Every line from the one containing "Do Not Sell My Personal Information [Do" to the one containing "[Search] (1400, 85)" in the records below, both included, must be set down exactly, and no other line.

INPUT MATERIAL Start Marker

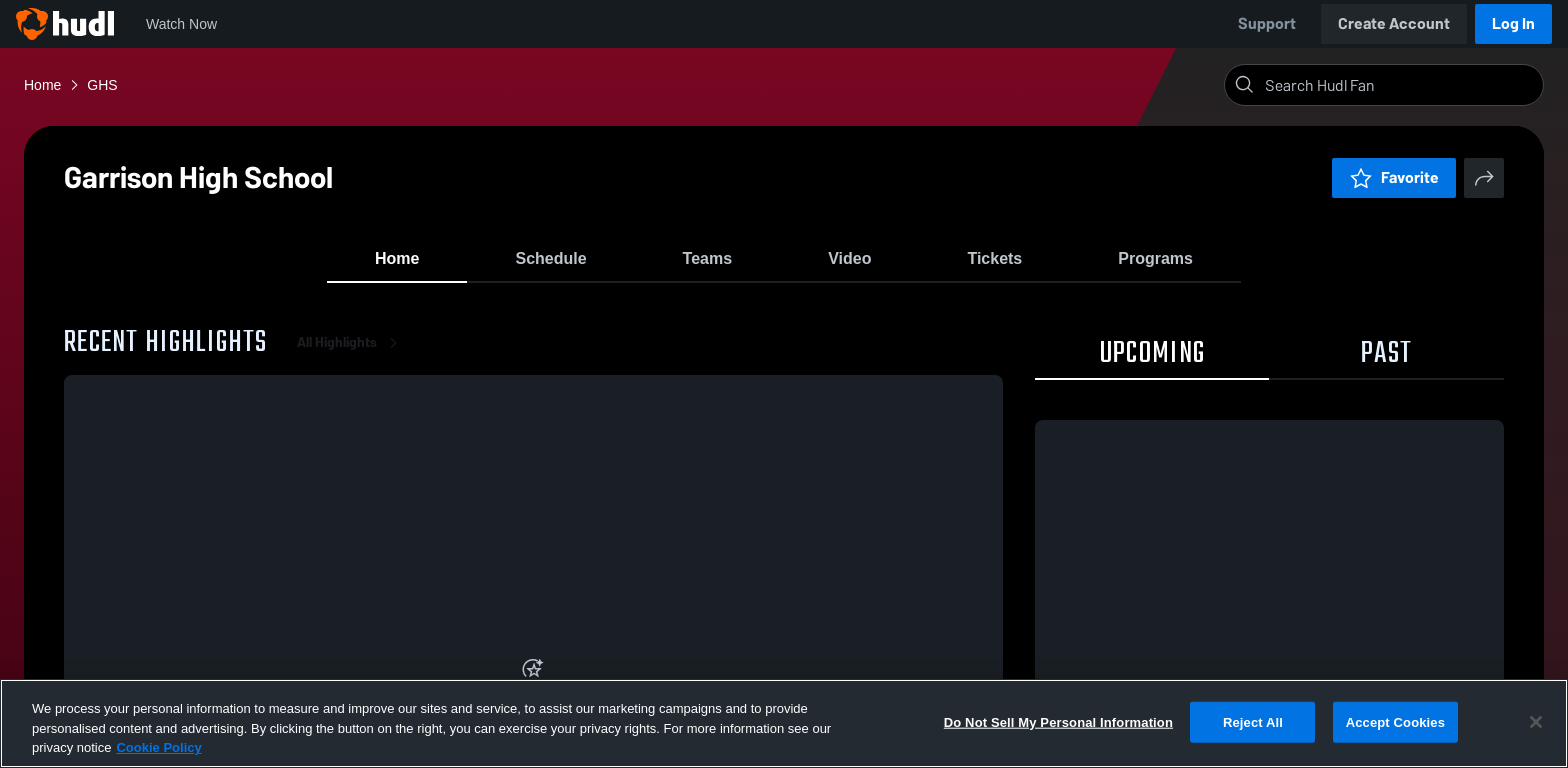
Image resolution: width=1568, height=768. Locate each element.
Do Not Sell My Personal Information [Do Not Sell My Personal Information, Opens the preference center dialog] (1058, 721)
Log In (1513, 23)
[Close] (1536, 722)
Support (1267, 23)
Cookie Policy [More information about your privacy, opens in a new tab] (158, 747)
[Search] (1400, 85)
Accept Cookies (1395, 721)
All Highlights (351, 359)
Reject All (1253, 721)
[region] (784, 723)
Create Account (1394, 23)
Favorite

INPUT MATERIAL End Marker

TASK OUTPUT:
Do Not Sell My Personal Information [Do Not Sell My Personal Information, Opens the preference center dialog] (1058, 721)
Log In (1513, 23)
[Close] (1536, 722)
Support (1267, 23)
Cookie Policy [More information about your privacy, opens in a new tab] (158, 747)
[Search] (1400, 85)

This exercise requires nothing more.